Perhaps the most obvious difference between the cinema and theater is that the first one is fragmented. To achieve the desired effect, the director can use many takes – he has a few chances to «replay» the planned. But the viewer has no opportunity to «touch» the action. Film production and the process of consumption of the finished product by the viewer are separated in time.

«Stop! Cut!»

On the contrary, theatrical processes are continuous. The performance implies constant interaction with the viewer, who acts as a «creator». The degree of influence of production depends mainly on the audience involvement, its concentration on what is happening «here and now».

The theater is the art of reflecting (c) Konstantin Stanislavsky

The degree of the conventionality of both cinema and theater is closely connected with communication (mainly non-verbal) between actors and audience. The emotional connection of the viewer is a necessary condition. The theater aims to unite actors and spectators in a single spiritual effort. But both cinema and theater strive to lead us to a state of “secondary belief” – appealing to our personal experiences, associations, and feelings. We empathize with the characters, project the events and behavior of the characters on themselves, interpret meanings, and rethink what we see.

Another important feature is the illusion of reality, and in cinema, it is much higher than in the theater. The director is able to recreate almost any historical epoch, and modern technology makes this task much easier. In the theater, all «special effects» are built-in, and the main mechanisms of influence are the actor’s mimicry and scenery. Spatial restrictions (stage frames) also have an effect.

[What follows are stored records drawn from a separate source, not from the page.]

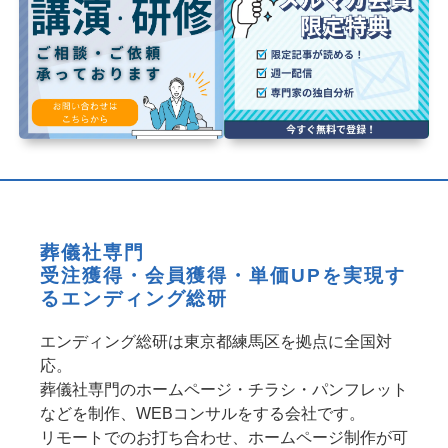
葬儀社専門
受注獲得・会員獲得・単価UPを実現す
るエンディング総研
エンディング総研は東京都練馬区を拠点に全国対
応。
葬儀社専門のホームページ・チラシ・パンフレット
などを制作、WEBコンサルをする会社です。
リモートでのお打ち合わせ、ホームページ制作が可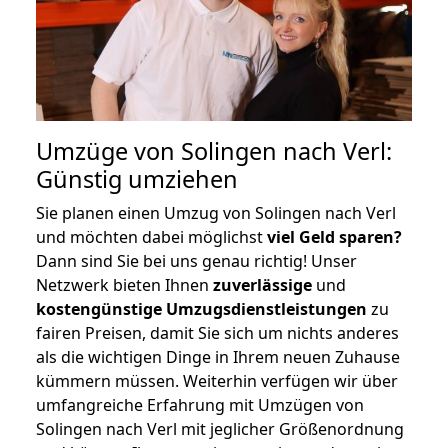
Umzüge von Solingen nach Verl:
Günstig umziehen
Sie planen einen Umzug von Solingen nach Verl
und möchten dabei möglichst
viel Geld sparen?
Dann sind Sie bei uns genau richtig! Unser
Netzwerk bieten Ihnen
zuverlässige
und
kostengünstige Umzugsdienstleistungen
zu
fairen Preisen, damit Sie sich um nichts anderes
als die wichtigen Dinge in Ihrem neuen Zuhause
kümmern müssen. Weiterhin verfügen wir über
umfangreiche Erfahrung mit Umzügen von
Solingen nach Verl mit jeglicher Größenordnung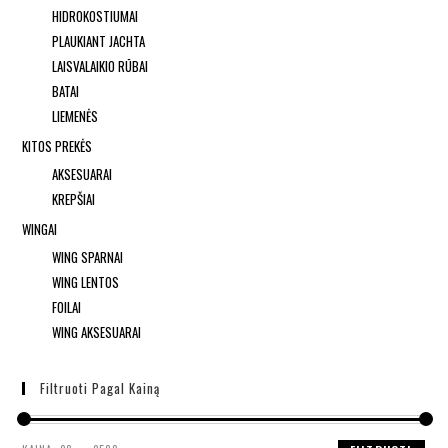
HIDROKOSTIUMAI
PLAUKIANT JACHTA
LAISVALAIKIO RŪBAI
BATAI
LIEMENĖS
KITOS PREKĖS
AKSESUARAI
KREPŠIAI
WINGAI
WING SPARNAI
WING LENTOS
FOILAI
WING AKSESUARAI
Filtruoti Pagal Kainą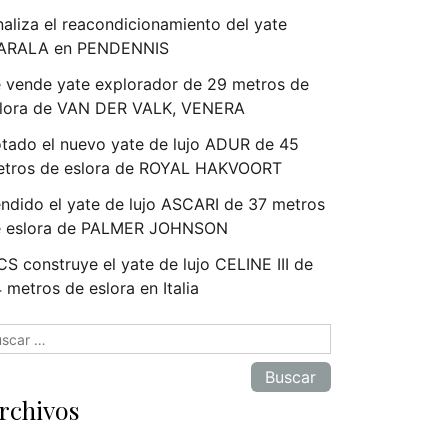
naliza el reacondicionamiento del yate
ARALA en PENDENNIS
 vende yate explorador de 29 metros de
lora de VAN DER VALK, VENERA
tado el nuevo yate de lujo ADUR de 45
tros de eslora de ROYAL HAKVOORT
ndido el yate de lujo ASCARI de 37 metros
e eslora de PALMER JOHNSON
S construye el yate de lujo CELINE III de
 metros de eslora en Italia
scar:
rchivos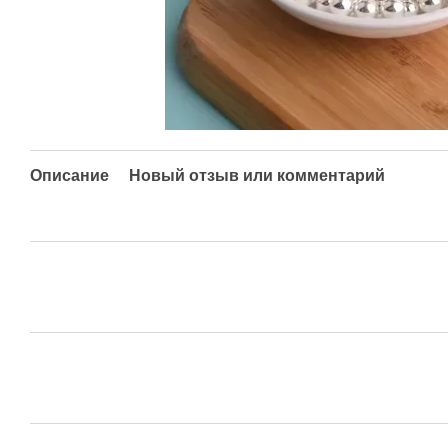
Описание
Новый отзыв или комментарий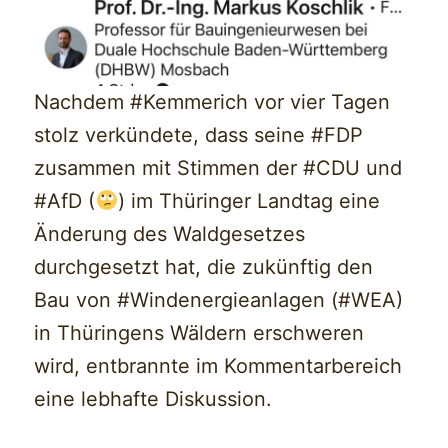
Nachdem #Kemmerich vor vier Tagen
stolz verkündete, dass seine #FDP
zusammen mit Stimmen der #CDU und
#AfD (
) im Thüringer Landtag eine
Änderung des Waldgesetzes
durchgesetzt hat, die zukünftig den
Bau von #Windenergieanlagen (#WEA)
in Thüringens Wäldern erschweren
wird, entbrannte im Kommentarbereich
eine lebhafte Diskussion.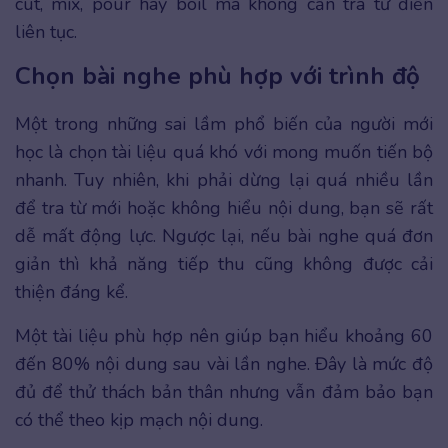
cut, mix, pour hay boil mà không cần tra từ điển
liên tục.
Chọn bài nghe phù hợp với trình độ
Một trong những sai lầm phổ biến của người mới
học là chọn tài liệu quá khó với mong muốn tiến bộ
nhanh. Tuy nhiên, khi phải dừng lại quá nhiều lần
để tra từ mới hoặc không hiểu nội dung, bạn sẽ rất
dễ mất động lực. Ngược lại, nếu bài nghe quá đơn
giản thì khả năng tiếp thu cũng không được cải
thiện đáng kể.
Một tài liệu phù hợp nên giúp bạn hiểu khoảng 60
đến 80% nội dung sau vài lần nghe. Đây là mức độ
đủ để thử thách bản thân nhưng vẫn đảm bảo bạn
có thể theo kịp mạch nội dung.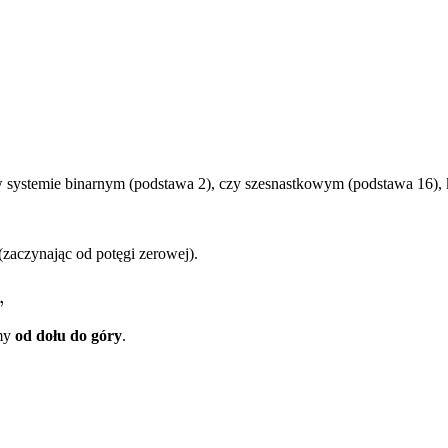
w systemie binarnym (podstawa 2), czy szesnastkowym (podstawa 16), 
(zaczynając od potęgi zerowej).
,
amy
od dołu do góry
.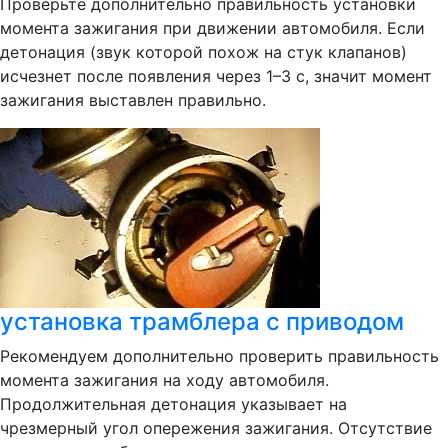
Проверьте дополнительно правильность установки
момента зажигания при движении автомобиля. Если
детонация (звук которой похож на стук клапанов)
исчезнет после появления через 1–3 с, значит момент
зажигания выставлен правильно.
установка трамблера с приводом
Рекомендуем дополнительно проверить правильность
момента зажигания на ходу автомобиля.
Продолжительная детонация указывает на
чрезмерный угол опережения зажигания. Отсутствие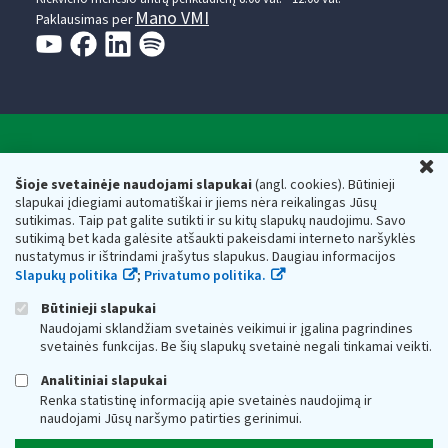
Mano VMI
Paklausimas per
Valstybinė mokesčių inspekcija prie Lietuvos
U
Respublikos finansų ministerijos
Šioje svetainėje naudojami slapukai
(angl. cookies). Būtinieji
slapukai įdiegiami automatiškai ir jiems nėra reikalingas Jūsų
Biudžetinė įstaiga. Juridinio asmens kodas — 188659752,
sutikimas. Taip pat galite sutikti ir su kitų slapukų naudojimu. Savo
adresas: Vasario 16-osios g. 14, 01107 Vilnius, Lietuva, el.paštas:
sutikimą bet kada galėsite atšaukti pakeisdami interneto naršyklės
vmi@vmi.lt
, E. pristatymo dėžutės adresas 188659752
nustatymus ir ištrindami įrašytus slapukus. Daugiau informacijos
Duomenys apie Valstybinę mokesčių inspekciją prie Lietuvos
Slapukų politika
;
Privatumo politika.
Respublikos finansų ministerijos kaupiami ir saugomi Juridinių
asmenų registre
Būtinieji slapukai
Naudojami sklandžiam svetainės veikimui ir įgalina pagrindines
svetainės funkcijas. Be šių slapukų svetainė negali tinkamai veikti.
Analitiniai slapukai
Renka statistinę informaciją apie svetainės naudojimą ir
naudojami Jūsų naršymo patirties gerinimui.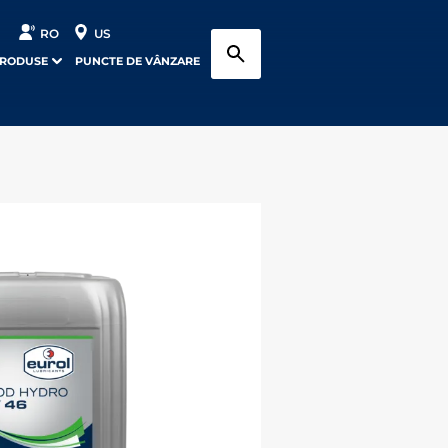
RO
US
PRODUSE
PUNCTE DE VÂNZARE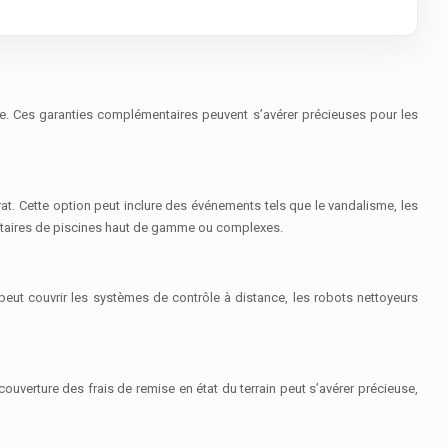
e. Ces garanties complémentaires peuvent s’avérer précieuses pour les
t. Cette option peut inclure des événements tels que le vandalisme, les
iétaires de piscines haut de gamme ou complexes.
eut couvrir les systèmes de contrôle à distance, les robots nettoyeurs
uverture des frais de remise en état du terrain peut s’avérer précieuse,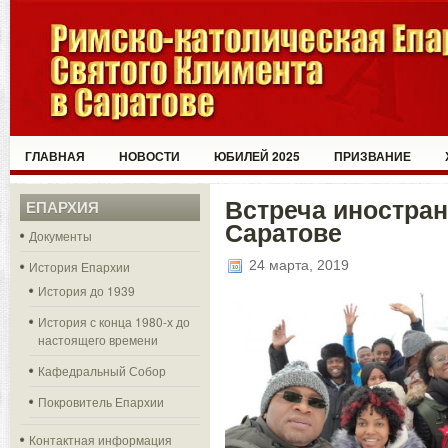
ГЛАВНАЯ
НОВОСТИ
ЮБИЛЕЙ 2025
ПРИЗВАНИЕ
Встреча иностран
ЕПАРХИЯ
Саратове
Документы
24 марта, 2019
История Епархии
История до 1939
История с конца 1980-х до
настоящего времени
Кафедральный Собор
Покровитель Епархии
Контактная информация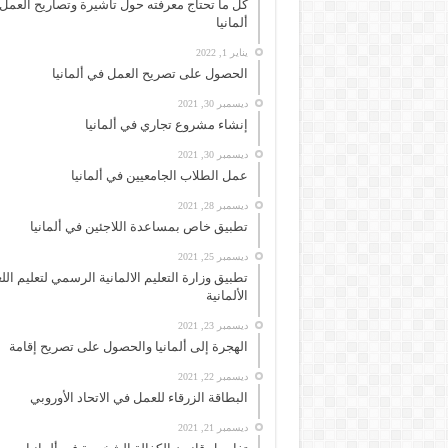
كل ما تحتاج معرفته حول تأشيرة وتصاريح العمل
ألمانيا
يناير 1, 2022
الحصول على تصريح العمل في ألمانيا
ديسمبر 30, 2021
إنشاء مشروع تجاري في ألمانيا
ديسمبر 30, 2021
عمل الطلاب الجامعيين في ألمانيا
ديسمبر 28, 2021
تطبيق خاص بمساعدة اللاجئين في ألمانيا
ديسمبر 25, 2021
تطبيق وزارة التعليم الالمانية الرسمي لتعليم الل
الألمانية
ديسمبر 23, 2021
الهجرة إلى ألمانيا والحصول على تصريح إقامة
ديسمبر 22, 2021
البطاقة الزرقاء للعمل في الاتحاد الأوروبي
ديسمبر 21, 2021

Cinema should make the viewer forget that he is sitting in the movie (c) Roman Polanski

There are films that are on the verge of theater and cinema. «Rosencrantz and Guildenstern are Dead»(1990, directed by Tom Stoppard) and «Anna Karenina» (2012, directed by Joe Wright) are interpretations of classics in which the artistic possibilities of theater and cinema complement each other.

In the first of them, the techniques of anachronism, demonstrative violation of sequence and visual citation (these resources give the cinema) are combined with the involvement of the heroes-observers in the course of the action: the world for them at some point becomes theater, they move to the stage, in the heart of Shakespeare’s «Hamlet» – so there is an external conditionality (theatrical feature).

There are two ways to become an artist. The first is to do what everyone thinks is art. Second: to make everyone think that what you are doing is art (c) Tom Stoppard

In the second – we meet the excessive acting mimicry and live plasticity, striking the splendor of scenery (the illusion of the place) with the effect of «behind the scenes» (in the design of the back of the stage).

Shootings of the film “Anna Karenina” (2012, directed by Joe Wright)

Another interesting example is «The Hateful Eight» (2015). Quentin Tarantino borrows from the theater a method of narrative division into acts: the film consists of chapters, each of which becomes our «guide» in a confusing, dark, and bloody story. Interesting here is the mise-en-scene transferred from theatricality, designed to reflect all the components of the inner life of the heroes, resulting in a struggle between them – both on the moral and ethical as well as physical levels.

«They don’t come here without a good reason»…

The theater has something to offer to the film industry – the possibilities of its language, if used by the director correctly and appropriately, are really able to make a film brighter visually and deeper – in the sense.